I did get a skin rash on Taxotere. But didn't bother with anti-sickness or steroids. I was as fit as a butcher’s dog. With cancer.

I had heard that there were a few people who undergo chemotherapy with little in the way of side effects, but in my mind they had the status of urban legend, given the severity of the side effects I have been experiencing, as have all the other people I know who are undergoing chemo; it was quite startling actually to come across one. As mentioned in an earlier post, I’m taking part in a doctor’s PhD research study, which is trying to find a way of identifying those patients who are likely to suffer most from chemo side effects by looking for metabolic markers in the blood.  

It seems that how you will respond to chemo is entirely individual and idiosyncratic, according to your genetic makeup, and at this stage of medical knowledge it is impossible to predict which patients will suffer badly, and which will get off lightly – expect that if you have a known tendency to nausea, and suffer from travel sickness, or experienced bad morning sickness in pregnancy, then you can be pretty sure that you will be as sick as a dog on FEC, which is a particularly nausea-inducing combination of chemotherapy drugs.

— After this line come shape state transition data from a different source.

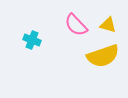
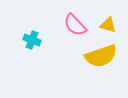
pink semicircle: moved 1 px left
yellow semicircle: moved 2 px left
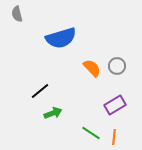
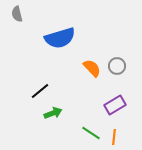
blue semicircle: moved 1 px left
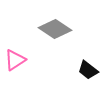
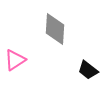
gray diamond: rotated 60 degrees clockwise
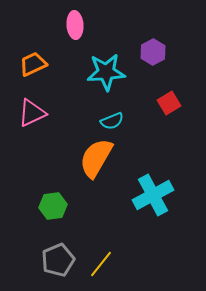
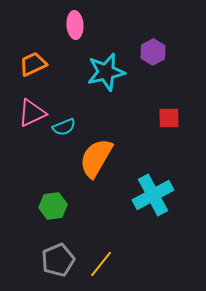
cyan star: rotated 9 degrees counterclockwise
red square: moved 15 px down; rotated 30 degrees clockwise
cyan semicircle: moved 48 px left, 6 px down
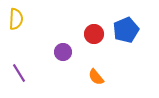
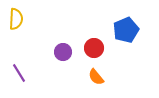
red circle: moved 14 px down
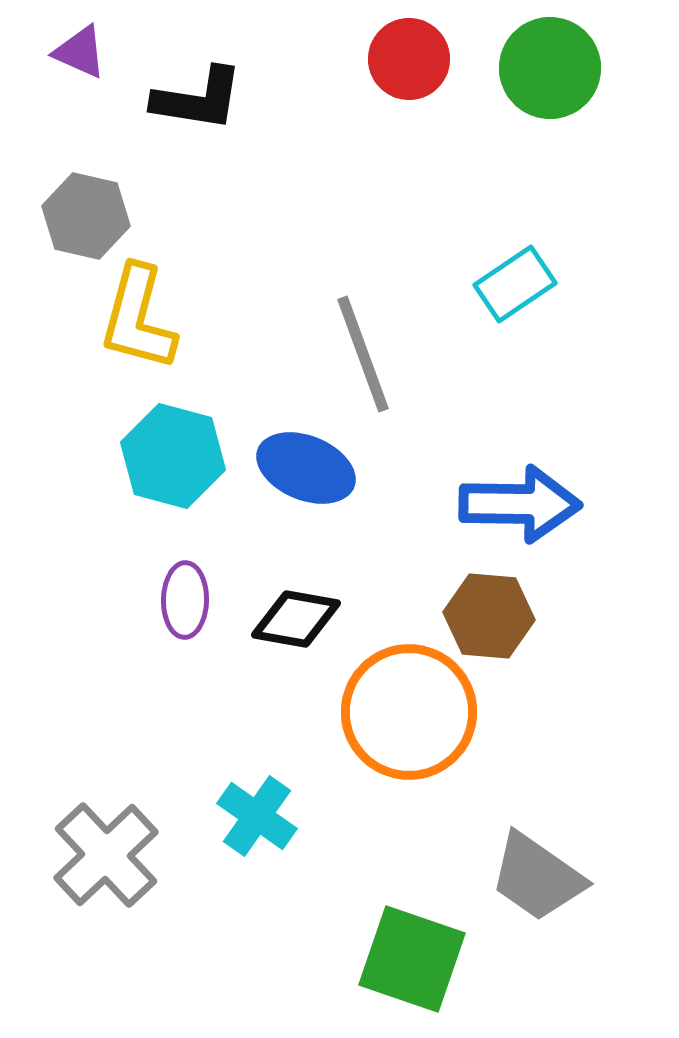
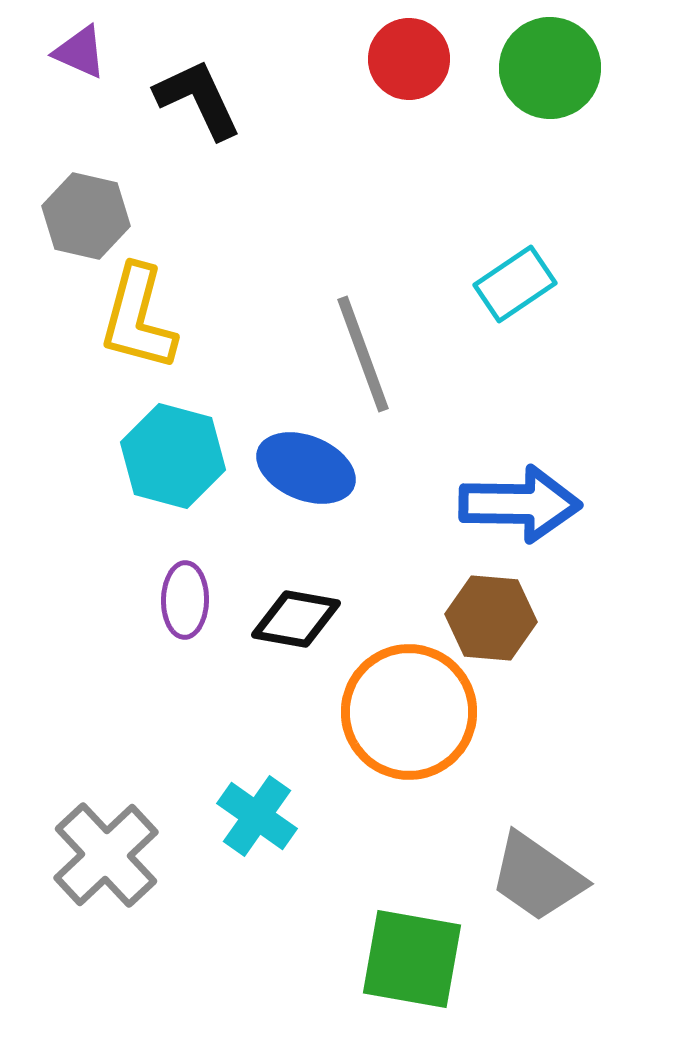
black L-shape: rotated 124 degrees counterclockwise
brown hexagon: moved 2 px right, 2 px down
green square: rotated 9 degrees counterclockwise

I mention these issues to highlight to anyone reading this blog that not only is there a huge range of variation both in types of breast cancer, and in types of tumour, but also in individual responses to the various forms of treatment: my experience of the FEC chemo regimen has been horrible, but yours, should you ever experience it, might be quite different. I have suffered from extreme nausea, as do many women being treated with FEC, but there is a significant minority who experience only mild nausea, or do not experience it at all.

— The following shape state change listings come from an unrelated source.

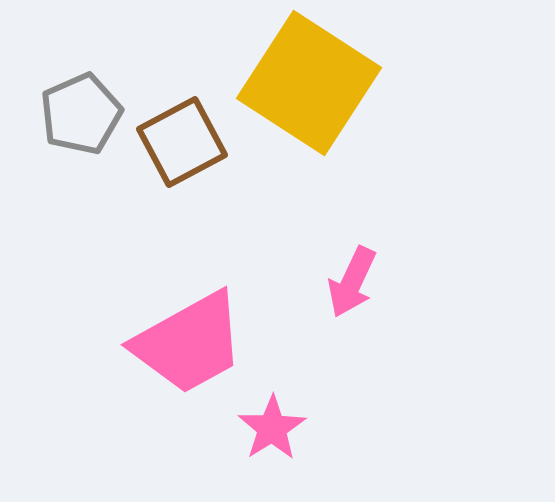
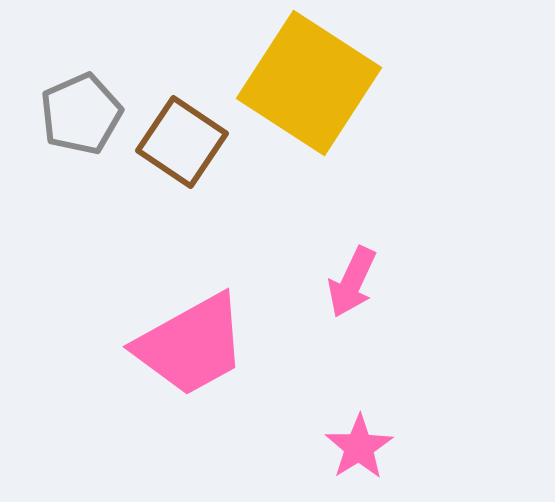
brown square: rotated 28 degrees counterclockwise
pink trapezoid: moved 2 px right, 2 px down
pink star: moved 87 px right, 19 px down
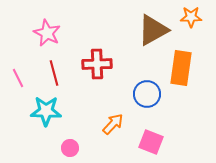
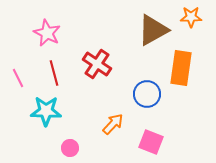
red cross: rotated 36 degrees clockwise
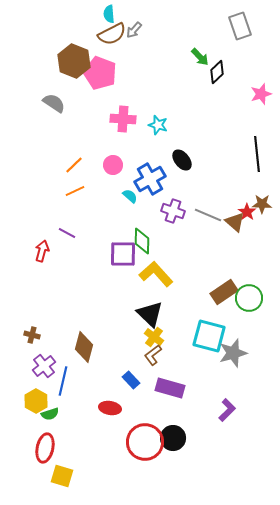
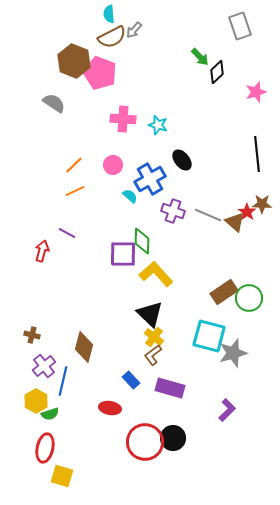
brown semicircle at (112, 34): moved 3 px down
pink star at (261, 94): moved 5 px left, 2 px up
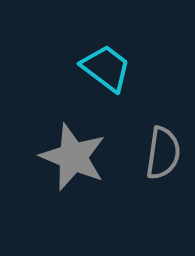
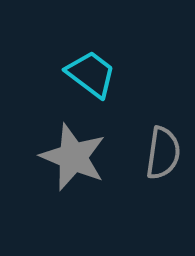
cyan trapezoid: moved 15 px left, 6 px down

I discussed this with the Matron for Chemotherapy when we met last week, as I always feel that I am somehow ‘failing’ chemo by being so floored by the side effects. She reassured me that it was simply the luck of the genetic draw, and mentioned that she currently had two male patients of a similar age and with a similar disease who were currently undergoing an identical chemotherapy regimen: one of them is going through hell; the other is barely affected by it.